So Jene Kim isn’t afraid of change.
Some of the shifts she’s made in her life have been major ones: English major to Wall Streeter. New York to Hong Kong. Banking to consulting.
Others have been more gradual, like the pre-COVID nights that saw So Jene picking up a microphone at a work karaoke event and, with the help of Sia’s “Chandelier” or Berlin’s “Take My Breath Away,” turning from a financial services professional to a bonafide rockstar for a few minutes.
“I didn’t say I was a good singer!” clarifies So Jene. “I just love singing. And given the formal nature of your relationship with someone in a workplace, it can change quite dramatically for the better after having some laughs and being silly together at karaoke.”

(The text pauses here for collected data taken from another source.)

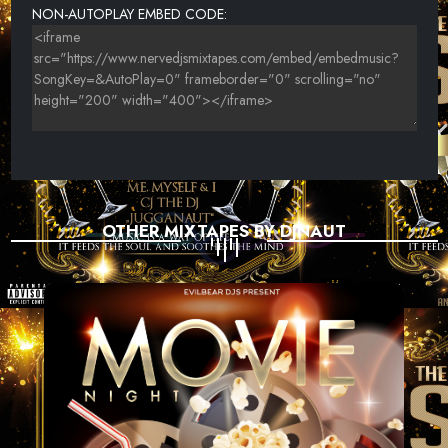
NON-AUTOPLAY EMBED CODE:
OTHER MIXTAPES BY DJNAUT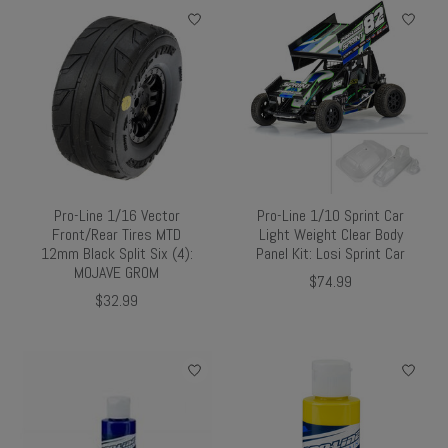
Pro-Line 1/16 Vector
Pro-Line 1/10 Sprint Car
Front/Rear Tires MTD
Light Weight Clear Body
12mm Black Split Six (4):
Panel Kit: Losi Sprint Car
MOJAVE GROM
$74.99
$32.99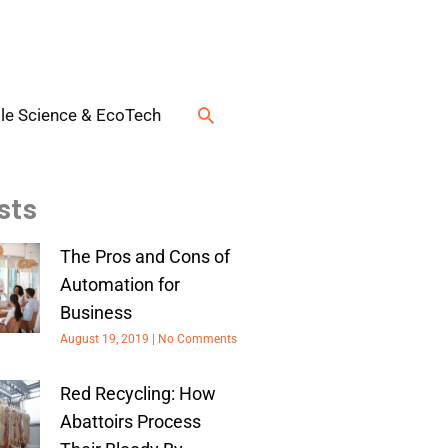
Search
le Science & EcoTech
sts
The Pros and Cons of
Automation for
Business
August 19, 2019
No Comments
Red Recycling: How
Abattoirs Process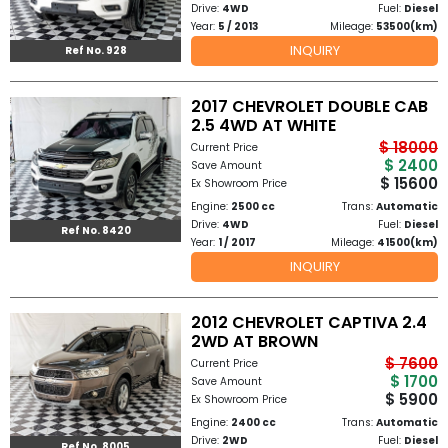
Drive:
4WD
Fuel:
Diesel
Year:
5 / 2013
Mileage:
53500(km)
to
INQUIRY
Ref No. 928
Buy
2017 CHEVROLET DOUBLE CAB
Contact
2.5 4WD AT WHITE
$ 18000
Current Price
Us
$ 2400
Save Amount
$ 15600
Ex Showroom Price
Engine:
2500 cc
Trans:
Automatic
Drive:
4WD
Fuel:
Diesel
Ref No. 8420
Year:
1 / 2017
Mileage:
41500(km)
INQUIRY
2012 CHEVROLET CAPTIVA 2.4
2WD AT BROWN
$ 7600
Current Price
$ 1700
Save Amount
$ 5900
Ex Showroom Price
Engine:
2400 cc
Trans:
Automatic
Drive:
2WD
Fuel:
Diesel
Ref No. 8005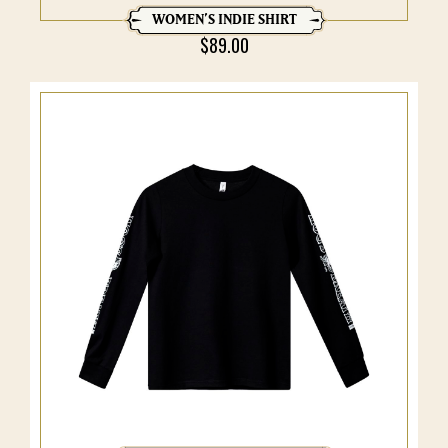
WOMEN’S INDIE SHIRT
$
89.00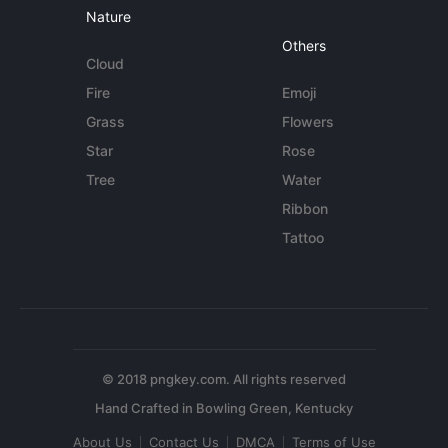
Nature
Others
Cloud
Fire
Emoji
Grass
Flowers
Star
Rose
Tree
Water
Ribbon
Tattoo
© 2018 pngkey.com. All rights reserved
About Us
Contact Us
DMCA
Terms of Use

Over her career, So Jene has embraced changes both big and small, even when they came with big risks. We sat down with the Capco partner and risk management professional to hear more about her career story, including what it’s been like to be a free thinker in a very regulated industry, and what advice she has for other people considering a change—particularly one that sees them going from industry to consulting.
So Jene moved to the U.S. from South Korea when she was four years old. Growing up with strict parents, she knew early on that she wanted to build her personal and financial independence.
That’s how she ended up working at Morgan Stanley.
A big reader, she studied English at college, but knew a $18,000-a-year publishing salary wasn’t going to last long in New York. Her college job in the career development office gave her access to the starting salaries of students who got offers in finance, and she decided she needed one of them. A recruiting season later, she had an offer from the bank in hand.
So Jene’s can-do attitude, honed from years of helping out at her mother’s dry cleaner and running a construction import business with her dad, served her well when she started her career in financial services. No job was too small for her to learn from.
Until an acquisition happened and So Jene found herself working for Chase Manhattan Bank.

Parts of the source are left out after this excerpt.